Supplied material section start

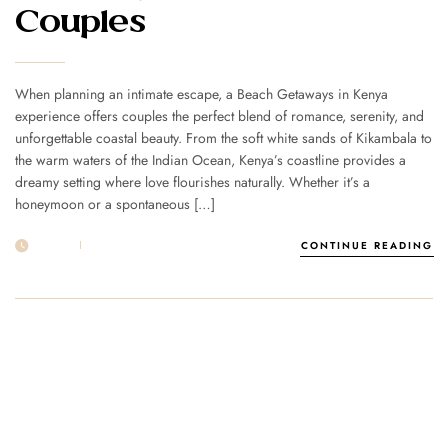
Couples
When planning an intimate escape, a Beach Getaways in Kenya
experience offers couples the perfect blend of romance, serenity, and
unforgettable coastal beauty. From the soft white sands of Kikambala to
the warm waters of the Indian Ocean, Kenya’s coastline provides a
dreamy setting where love flourishes naturally. Whether it’s a
honeymoon or a spontaneous […]
19 MAR
POST BY
1MSUNNSAND
CONTINUE READING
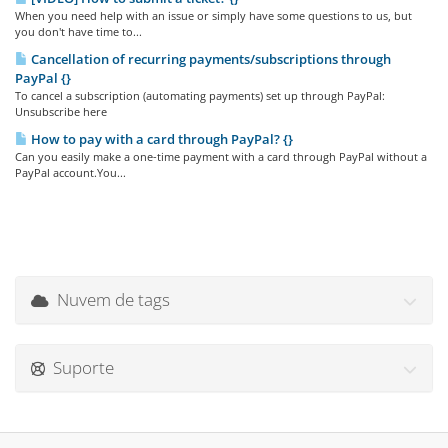
When you need help with an issue or simply have some questions to us, but
you don't have time to...
Cancellation of recurring payments/subscriptions through
PayPal {}
To cancel a subscription (automating payments) set up through PayPal:
Unsubscribe here
How to pay with a card through PayPal? {}
Can you easily make a one-time payment with a card through PayPal without a
PayPal account.You...
Nuvem de tags
Suporte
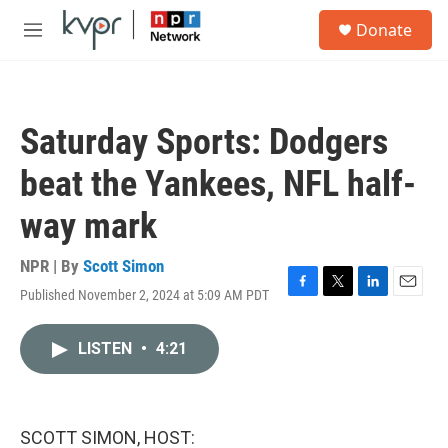
Skip to main content
S
Donate
e
M
a
e
r
n
c
u
h
Saturday Sports: Dodgers
u
e
beat the Yankees, NFL half-
r
y
way mark
NPR | By
Scott Simon
Published November 2, 2024 at 5:09 AM PDT
F
T
L
E
a
w
i
m
c
i
n
a
LISTEN
•
4:21
e
t
k
i
b
t
e
l
o
e
d
o
r
I
k
n
SCOTT SIMON, HOST:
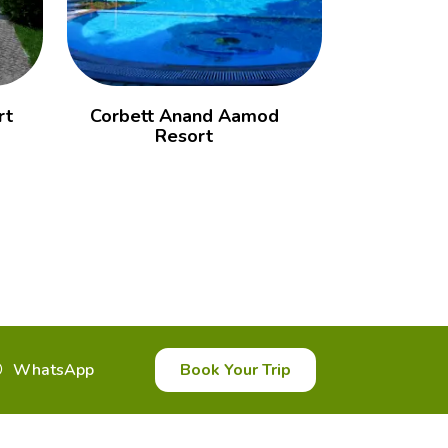
rt
Corbett Anand Aamod
Corbett
Resort
WhatsApp
Book Your Trip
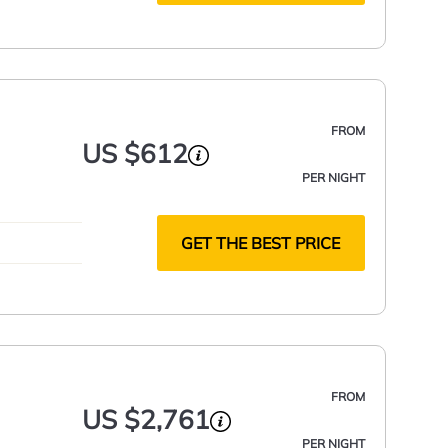
FROM
US $612
PER NIGHT
GET THE BEST PRICE
FROM
US $2,761
PER NIGHT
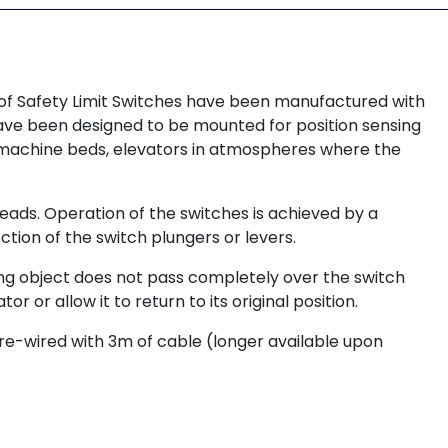
oof Safety Limit Switches have been manufactured with
have been designed to be mounted for position sensing
, machine beds, elevators in atmospheres where the
heads. Operation of the switches is achieved by a
ction of the switch plungers or levers.
ving object does not pass completely over the switch
 or allow it to return to its original position.
pre-wired with 3m of cable (longer available upon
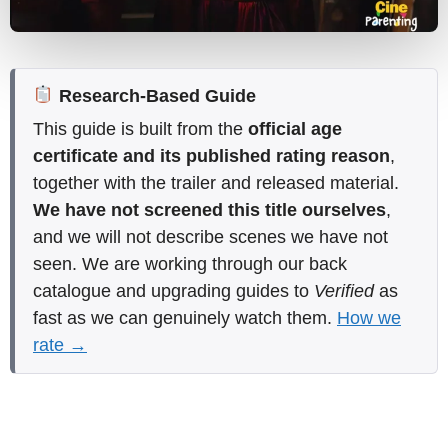
Research-Based Guide
This guide is built from the
official age
certificate and its published rating reason
,
together with the trailer and released material.
We have not screened this title ourselves
,
and we will not describe scenes we have not
seen. We are working through our back
catalogue and upgrading guides to
Verified
as
fast as we can genuinely watch them.
How we
rate →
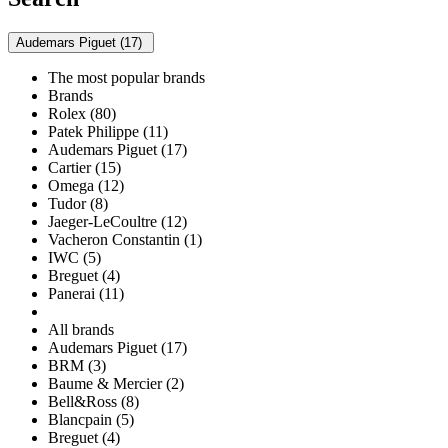
Audemars Piguet (17)
The most popular brands
Brands
Rolex (80)
Patek Philippe (11)
Audemars Piguet (17)
Cartier (15)
Omega (12)
Tudor (8)
Jaeger-LeCoultre (12)
Vacheron Constantin (1)
IWC (5)
Breguet (4)
Panerai (11)
All brands
Audemars Piguet (17)
BRM (3)
Baume & Mercier (2)
Bell&Ross (8)
Blancpain (5)
Breguet (4)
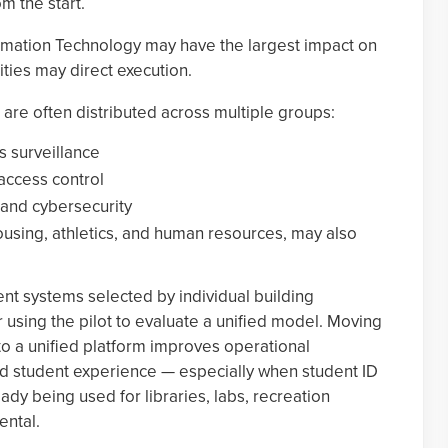
m the start.
formation Technology may have the largest impact on
ities may direct execution.
s are often distributed across multiple groups:
s surveillance
access control
 and cybersecurity
using, athletics, and human resources, may also
ent systems selected by individual building
using the pilot to evaluate a unified model. Moving
to a unified platform improves operational
nd student experience — especially when student ID
ady being used for libraries, labs, recreation
ental.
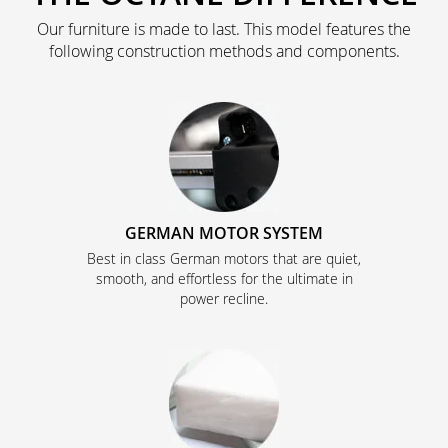
Our furniture is made to last. This model features the
following construction methods and components.
GERMAN MOTOR SYSTEM
Best in class German motors that are quiet,
smooth, and effortless for the ultimate in
power recline.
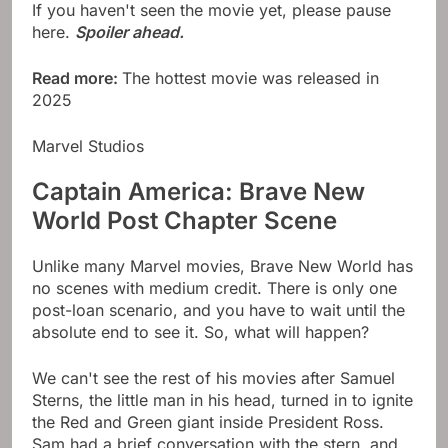
If you haven't seen the movie yet, please pause
here.
Spoiler ahead.
Read more:
The hottest movie was released in
2025
Marvel Studios
Captain America: Brave New
World Post Chapter Scene
Unlike many Marvel movies, Brave New World has
no scenes with medium credit. There is only one
post-loan scenario, and you have to wait until the
absolute end to see it. So, what will happen?
We can't see the rest of his movies after Samuel
Sterns, the little man in his head, turned in to ignite
the Red and Green giant inside President Ross.
Sam had a brief conversation with the stern, and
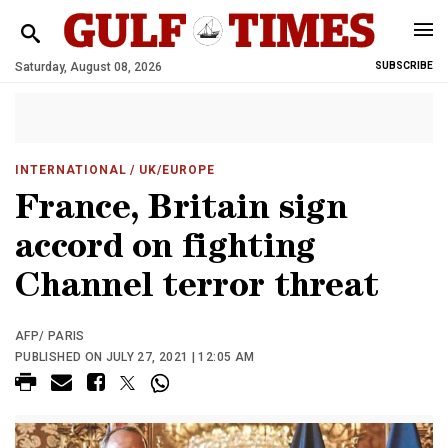
Saturday, August 08, 2026
SUBSCRIBE
INTERNATIONAL
/ UK/EUROPE
France, Britain sign
accord on fighting
Channel terror threat
AFP/ PARIS
PUBLISHED ON JULY 27, 2021 | 12:05 AM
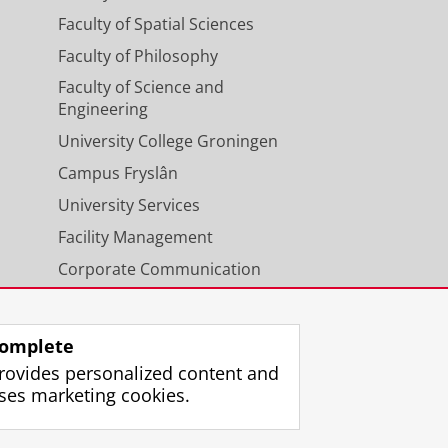
Faculty of Spatial Sciences
Faculty of Philosophy
Faculty of Science and
Engineering
University College Groningen
Campus Fryslân
University Services
Facility Management
Corporate Communication
Calendar
omplete
rovides personalized content and
ses marketing cookies.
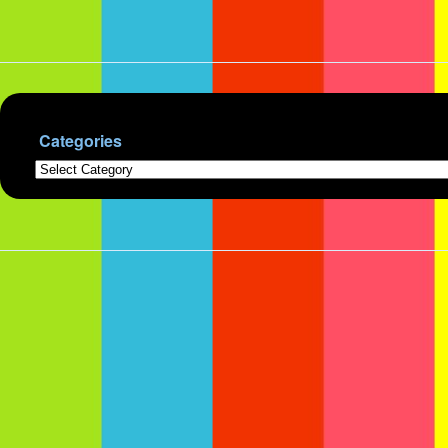
Categories
Categories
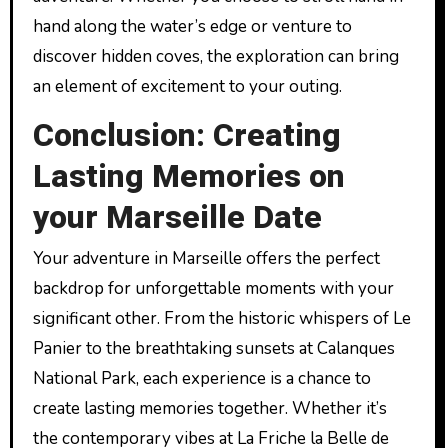
hand along the water’s edge or venture to
discover hidden coves, the exploration can bring
an element of excitement to your outing.
Conclusion: Creating
Lasting Memories on
your Marseille Date
Your adventure in Marseille offers the perfect
backdrop for unforgettable moments with your
significant other. From the historic whispers of Le
Panier to the breathtaking sunsets at Calanques
National Park, each experience is a chance to
create lasting memories together. Whether it’s
the contemporary vibes at La Friche la Belle de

Supplied material section end

What the exercise asks: When you copy the records above, keep every word exact but leave out the pictures.

Result for this task:
Couples
When planning an intimate escape, a Beach Getaways in Kenya
experience offers couples the perfect blend of romance, serenity, and
unforgettable coastal beauty. From the soft white sands of Kikambala to
the warm waters of the Indian Ocean, Kenya’s coastline provides a
dreamy setting where love flourishes naturally. Whether it’s a
honeymoon or a spontaneous […]
19 MAR
POST BY
1MSUNNSAND
CONTINUE READING
When you need help with an issue or simply have some questions to us, but
you don't have time to...
Cancellation of recurring payments/subscriptions through
PayPal {}
To cancel a subscription (automating payments) set up through PayPal:
Unsubscribe here
How to pay with a card through PayPal? {}
Can you easily make a one-time payment with a card through PayPal without a
PayPal account.You...
Nuvem de tags
Suporte
Skip to main content
S
Donate
e
M
a
e
r
n
c
u
h
Saturday Sports: Dodgers
u
e
beat the Yankees, NFL half-
r
y
way mark
NPR | By
Scott Simon
Published November 2, 2024 at 5:09 AM PDT
F
T
L
E
a
w
i
m
c
i
n
a
LISTEN
•
4:21
e
t
k
i
b
t
e
l
o
e
d
o
r
I
k
n
SCOTT SIMON, HOST:
rt
Corbett Anand Aamod
Corbett
Resort
WhatsApp
Book Your Trip
FROM
US $612
PER NIGHT
GET THE BEST PRICE
FROM
US $2,761
PER NIGHT
oof Safety Limit Switches have been manufactured with
have been designed to be mounted for position sensing
, machine beds, elevators in atmospheres where the
heads. Operation of the switches is achieved by a
ction of the switch plungers or levers.
ving object does not pass completely over the switch
 or allow it to return to its original position.
pre-wired with 3m of cable (longer available upon
Research-Based Guide
This guide is built from the
official age
certificate and its published rating reason
,
together with the trailer and released material.
We have not screened this title ourselves
,
and we will not describe scenes we have not
seen. We are working through our back
catalogue and upgrading guides to
Verified
as
fast as we can genuinely watch them.
How we
rate →
Audemars Piguet (17)
The most popular brands
Brands
Rolex (80)
Patek Philippe (11)
Audemars Piguet (17)
Cartier (15)
Omega (12)
Tudor (8)
Jaeger-LeCoultre (12)
Vacheron Constantin (1)
IWC (5)
Breguet (4)
Panerai (11)
All brands
Audemars Piguet (17)
BRM (3)
Baume & Mercier (2)
Bell&Ross (8)
Blancpain (5)
Breguet (4)
m the start.
formation Technology may have the largest impact on
ities may direct execution.
s are often distributed across multiple groups:
s surveillance
access control
 and cybersecurity
using, athletics, and human resources, may also
ent systems selected by individual building
using the pilot to evaluate a unified model. Moving
to a unified platform improves operational
nd student experience — especially when student ID
ady being used for libraries, labs, recreation
ental.
Our furniture is made to last. This model features the
following construction methods and components.
GERMAN MOTOR SYSTEM
Best in class German motors that are quiet,
smooth, and effortless for the ultimate in
power recline.
If you haven't seen the movie yet, please pause
here.
Spoiler ahead.
Read more:
The hottest movie was released in
2025
Marvel Studios
Captain America: Brave New
World Post Chapter Scene
Unlike many Marvel movies, Brave New World has
no scenes with medium credit. There is only one
post-loan scenario, and you have to wait until the
absolute end to see it. So, what will happen?
We can't see the rest of his movies after Samuel
Sterns, the little man in his head, turned in to ignite
the Red and Green giant inside President Ross.
Sam had a brief conversation with the stern, and
Saturday, August 08, 2026
SUBSCRIBE
INTERNATIONAL
/ UK/EUROPE
France, Britain sign
accord on fighting
Channel terror threat
AFP/ PARIS
PUBLISHED ON JULY 27, 2021 | 12:05 AM
Faculty of Spatial Sciences
Faculty of Philosophy
Faculty of Science and
Engineering
University College Groningen
Campus Fryslân
University Services
Facility Management
Corporate Communication
Calendar
omplete
rovides personalized content and
ses marketing cookies.
Categories
Categories
hand along the water’s edge or venture to
discover hidden coves, the exploration can bring
an element of excitement to your outing.
Conclusion: Creating
Lasting Memories on
your Marseille Date
Your adventure in Marseille offers the perfect
backdrop for unforgettable moments with your
significant other. From the historic whispers of Le
Panier to the breathtaking sunsets at Calanques
National Park, each experience is a chance to
create lasting memories together. Whether it’s
the contemporary vibes at La Friche la Belle de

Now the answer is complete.